Elle arpentait le palier à petits pas précautionneux lorsqu'une porte entrouverte attira son attention. C'était la chambre des messieurs Elfes, réalisa Berthil, et une interrogation existentielle lui titilla tout à coup l'esprit : était-il vrai que ces gens-là dormaient les yeux ouverts ? Elle s'approcha, oh, à peine, juste de quoi glisser un œil inquisiteur dans l'embrasure de la porte. La curiosité avait beau être un vilain défaut, ce n'était sûrement pas à son âge qu'elle allait commencer à se corriger. Hélas, cette brave curiosité ne serait pas assouvie cette nuit-là. Si la respiration régulière de l'homme brun allongé sur la paillasse indiqua assez clairement qu'il dormait du sommeil du juste, son dos tourné à la porte interdisait en revanche de vérifier s'il gardait ou non les yeux ouverts. Les deux enfants Elfes reposaient l'un contre l'autre dans le petit lit, leurs peluches pressées contre leurs cœurs, plongés dans des rêveries profondes et une pénombre qui ne permettait pas au regard fatigué de la vieille femme de distinguer leurs visages. Quant au grand lit, ses draps froissés prouvaient, si besoin en était, que quelqu'un s'y était allongé… mais le quelqu'un en question n'était visible nulle part dans la pièce, et certainement pas endormi les yeux ouverts.

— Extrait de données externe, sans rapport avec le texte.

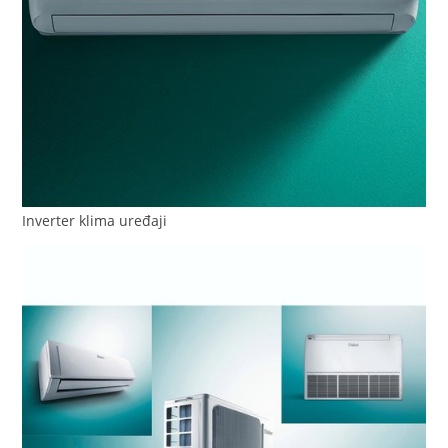
Inverter klima uređaji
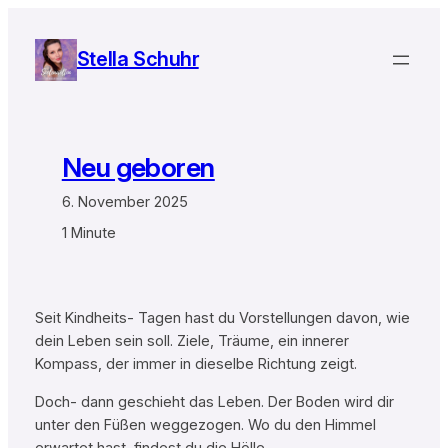
Zum
Inhalt
Stella Schuhr
springen
Neu geboren
6. November 2025
1 Minute
Seit Kindheits- Tagen hast du Vorstellungen davon, wie
dein Leben sein soll. Ziele, Träume, ein innerer
Kompass, der immer in dieselbe Richtung zeigt.
Doch- dann geschieht das Leben. Der Boden wird dir
unter den Füßen weggezogen. Wo du den Himmel
erwartet hast, findest du die Hölle.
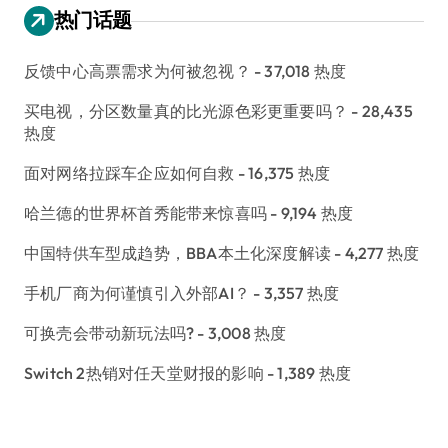
热门话题
反馈中心高票需求为何被忽视？
- 37,018 热度
买电视，分区数量真的比光源色彩更重要吗？
- 28,435
热度
面对网络拉踩车企应如何自救
- 16,375 热度
哈兰德的世界杯首秀能带来惊喜吗
- 9,194 热度
中国特供车型成趋势，BBA本土化深度解读
- 4,277 热度
手机厂商为何谨慎引入外部AI？
- 3,357 热度
可换壳会带动新玩法吗?
- 3,008 热度
Switch 2热销对任天堂财报的影响
- 1,389 热度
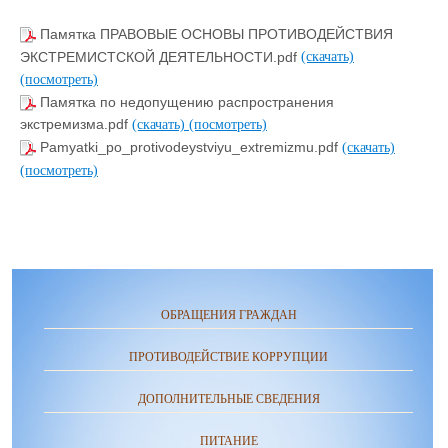
Памятка ПРАВОВЫЕ ОСНОВЫ ПРОТИВОДЕЙСТВИЯ
ЭКСТРЕМИСТСКОЙ ДЕЯТЕЛЬНОСТИ.pdf
(скачать)
(посмотреть)
Памятка по недопущению распространения
экстремизма.pdf
(скачать)
(посмотреть)
Pamyatki_po_protivodeystviyu_extremizmu.pdf
(скачать)
(посмотреть)
ОБРАЩЕНИЯ ГРАЖДАН
ПРОТИВОДЕЙСТВИЕ КОРРУПЦИИ
ДОПОЛНИТЕЛЬНЫЕ СВЕДЕНИЯ
ПИТАНИЕ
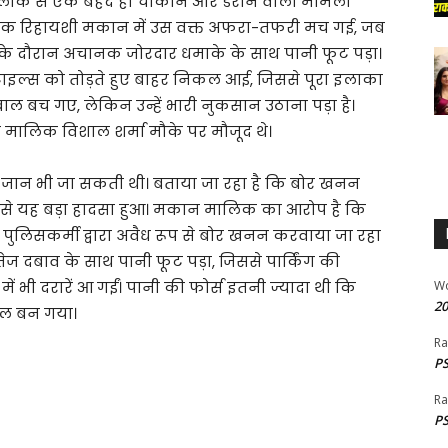
ाके से एक बेहद ही चौंकाने और डराने वाला मामला
ित एक रिहायशी मकान में उस वक्त अफरा-तफरी मच गई, जब
 के दौरान अचानक जोरदार धमाके के साथ पानी फूट पड़ा।
टाइल्स को तोड़ते हुए बाहर निकल आई, जिससे पूरा इलाका
 बच गए, लेकिन उन्हें भारी नुकसान उठाना पड़ा है।
ालिक विशाल शर्मा मौके पर मौजूद थे।
 जान भी जा सकती थी। बताया जा रहा है कि बोर खनन
 से यह बड़ा हादसा हुआ। मकान मालिक का आरोप है कि
 पुलिसकर्मी द्वारा अवैध रूप से बोर खनन करवाया जा रहा
ज दबाव के साथ पानी फूट पड़ा, जिससे पार्किंग की
 भी दरारें आ गईं। पानी की फोर्स इतनी ज्यादा थी कि
W
20
ौल बन गया।
Ra
PS
Ra
PS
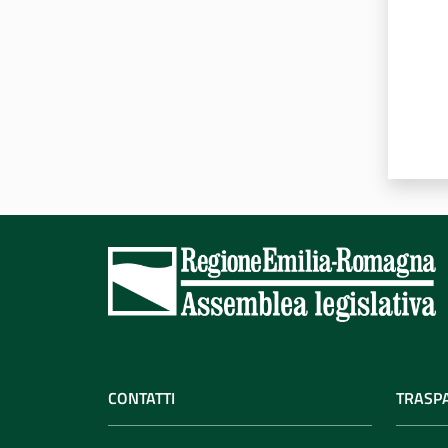
CONTATTI
TRASP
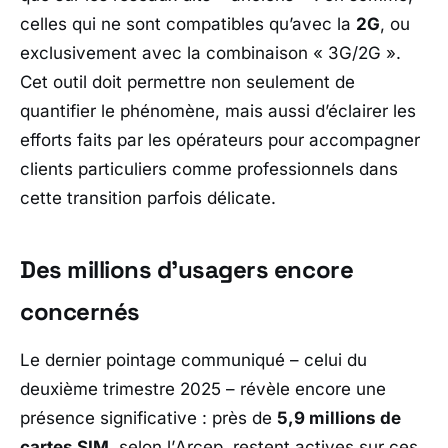
celles qui ne sont compatibles qu’avec la
2G
, ou
exclusivement avec la combinaison « 3G/2G ».
Cet outil doit permettre non seulement de
quantifier le phénomène, mais aussi d’éclairer les
efforts faits par les opérateurs pour accompagner
clients particuliers comme professionnels dans
cette transition parfois délicate.
Des millions d’usagers encore
concernés
Le dernier pointage communiqué – celui du
deuxième trimestre 2025 – révèle encore une
présence significative : près de
5,9 millions de
cartes SIM
, selon l’
Arcep
, restent actives sur ces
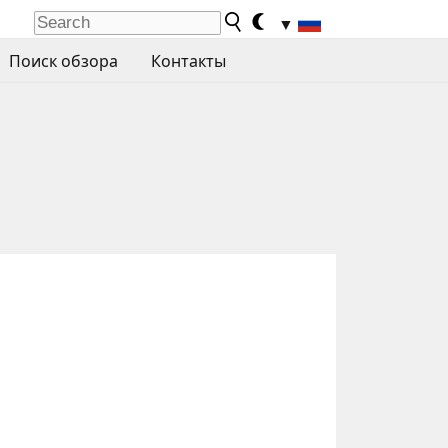
▼
Поиск обзора
Контакты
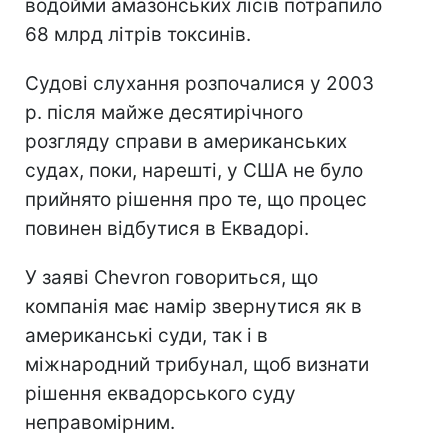
водойми амазонських лісів потрапило
68 млрд літрів токсинів.
Судові слухання розпочалися у 2003
р. після майже десятирічного
розгляду справи в американських
судах, поки, нарешті, у США не було
прийнято рішення про те, що процес
повинен відбутися в Еквадорі.
У заяві Chevron говориться, що
компанія має намір звернутися як в
американські суди, так і в
міжнародний трибунал, щоб визнати
рішення еквадорського суду
неправомірним.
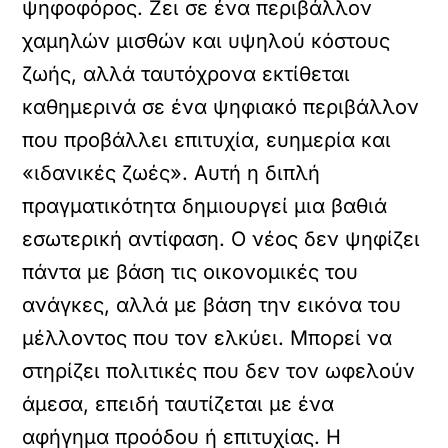
ψηφοφόρος. Ζει σε ένα περιβάλλον
χαμηλών μισθών και υψηλού κόστους
ζωής, αλλά ταυτόχρονα εκτίθεται
καθημερινά σε ένα ψηφιακό περιβάλλον
που προβάλλει επιτυχία, ευημερία και
«ιδανικές ζωές». Αυτή η διπλή
πραγματικότητα δημιουργεί μια βαθιά
εσωτερική αντίφαση. Ο νέος δεν ψηφίζει
πάντα με βάση τις οικονομικές του
ανάγκες, αλλά με βάση την εικόνα του
μέλλοντος που τον ελκύει. Μπορεί να
στηρίζει πολιτικές που δεν τον ωφελούν
άμεσα, επειδή ταυτίζεται με ένα
αφήγημα προόδου ή επιτυχίας. Η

Un peu déçue, Berthil entreprit de descendre les escaliers qui faisaient leur possible pour grincer à chaque marche. C'était long, cette descente, et cela mettait à rude épreuve ses articulations malmenées par l'humidité ambiante, mais son installation au troisième étage libérait la chambre du bas pour la Liset et le Gendre, ce qui leur simplifiait grandement la vie à tous deux. De craquements en chuintements, l'escalier la mena jusqu'à la pièce à vivre du rez-de-chaussée, où un détail incongru attira son attention. Une des grandes chaises à dossier avait été tirée jusque devant la cheminée où les derniers reliquats de la flambée du soir achevaient de mourir. Le dosseret du siège, on ne pouvait plus chauve en temps ordinaires, arborait à présent une surprenante tignasse rousse. Tignasse qui surmontait en réalité, s'aperçut la doyenne en contournant la chaise, la figure scarifiée du gigantesque Elfe tout droit sorti des récits de vieilles batailles et des légendes des temps anciens qu'elle relatait aux enfants les soirs d'hiver, avec ses blessures de guerre, son moignon, ses airs de grand seigneur et sa suite de serviteurs. Mais là, dans la pénombre de la salle commune déserte, le géant roux semblait seulement pensif et fatigué, son regard gris vissé à la cheminée.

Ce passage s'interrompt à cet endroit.